### RECORDED DATA

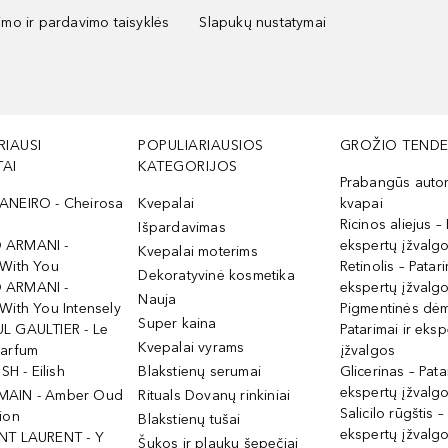
kimo ir pardavimo taisyklės
Slapukų nustatymai
RIAUSI
POPULIARIAUSIOS
GROŽIO TENDE
AI
KATEGORIJOS
Prabangūs auto
ANEIRO - Cheirosa
Kvepalai
kvapai
Ricinos aliejus – 
Išpardavimas
 ARMANI -
ekspertų įžvalg
Kvepalai moterims
 With You
Retinolis – Patari
Dekoratyvinė kosmetika
 ARMANI -
ekspertų įžvalg
Nauja
With You Intensely
Pigmentinės dė
Super kaina
L GAULTIER - Le
Patarimai ir eksp
Kvepalai vyrams
Parfum
įžvalgos
ISH - Eilish
Blakstienų serumai
Glicerinas – Pata
ekspertų įžvalg
MAIN - Amber Oud
Rituals Dovanų rinkiniai
Salicilo rūgštis –
ion
Blakstienų tušai
ekspertų įžvalg
NT LAURENT - Y
Šukos ir plaukų šepečiai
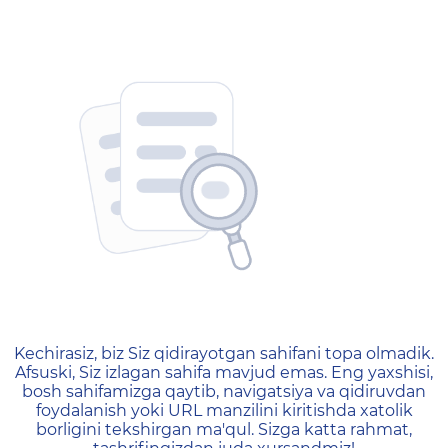
404 — Страница не найд
Kechirasiz, biz Siz qidirayotgan sahifani topa olmadik.
Afsuski, Siz izlagan sahifa mavjud emas. Eng yaxshisi,
bosh sahifamizga qaytib, navigatsiya va qidiruvdan
foydalanish yoki URL manzilini kiritishda xatolik
borligini tekshirgan ma'qul. Sizga katta rahmat,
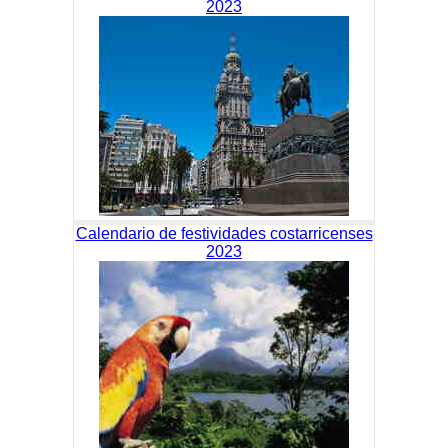
2023
Calendario de festividades costarricenses
2023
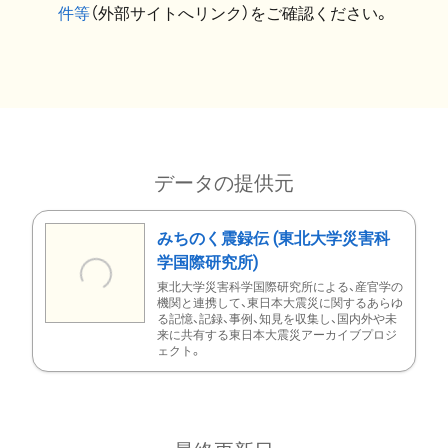
件等
（外部サイトへリンク）をご確認ください。
データの提供元
みちのく震録伝 (東北大学災害科
学国際研究所)
東北大学災害科学国際研究所による、産官学の
機関と連携して、東日本大震災に関するあらゆ
る記憶、記録、事例、知見を収集し、国内外や未
来に共有する東日本大震災アーカイブプロジ
ェクト。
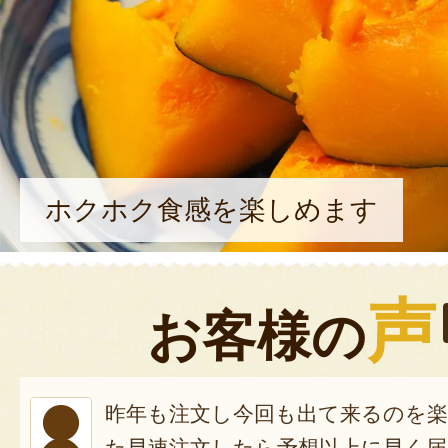
ホクホク食感を楽しめます
声
お客様の
昨年も注文し今回も出て来るのを
た早速注文したら予想以上に早く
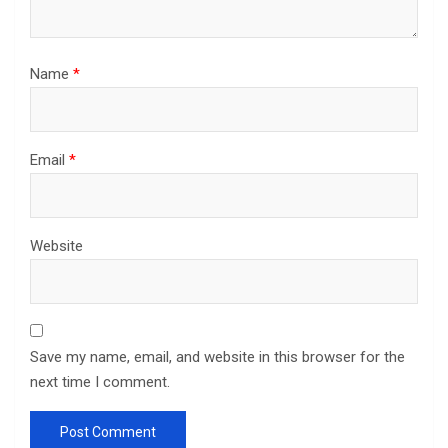
Name
*
Email
*
Website
Save my name, email, and website in this browser for the
next time I comment.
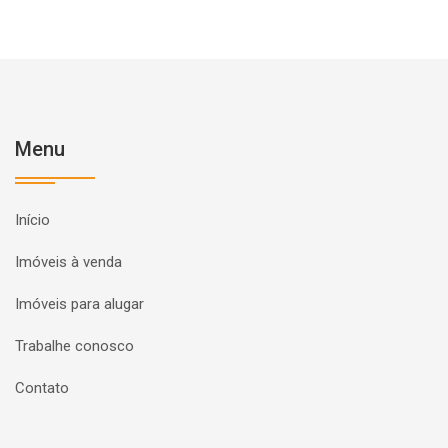
Menu
Início
Imóveis à venda
Imóveis para alugar
Trabalhe conosco
Contato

### WORK ORDER
When a line in the material above contains the word "Blakstienų", copy that line out.

### RESPONSE TO THIS EXERCISE
Blakstienų serumai
Blakstienų tušai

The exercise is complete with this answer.